Work required: Omit the images and retype the records verbatim.

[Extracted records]
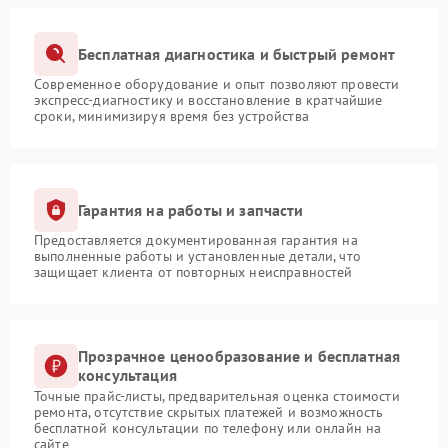
Бесплатная диагностика и быстрый ремонт
Современное оборудование и опыт позволяют провести
экспресс-диагностику и восстановление в кратчайшие
сроки, минимизируя время без устройства
Гарантия на работы и запчасти
Предоставляется документированная гарантия на
выполненные работы и установленные детали, что
защищает клиента от повторных неисправностей
Прозрачное ценообразование и бесплатная
консультация
Точные прайс-листы, предварительная оценка стоимости
ремонта, отсутствие скрытых платежей и возможность
бесплатной консультации по телефону или онлайн на
сайте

Result of this task:
Бесплатная диагностика и быстрый ремонт
Современное оборудование и опыт позволяют провести
экспресс-диагностику и восстановление в кратчайшие
сроки, минимизируя время без устройства
Гарантия на работы и запчасти
Предоставляется документированная гарантия на
выполненные работы и установленные детали, что
защищает клиента от повторных неисправностей
Прозрачное ценообразование и бесплатная
консультация
Точные прайс-листы, предварительная оценка стоимости
ремонта, отсутствие скрытых платежей и возможность
бесплатной консультации по телефону или онлайн на
сайте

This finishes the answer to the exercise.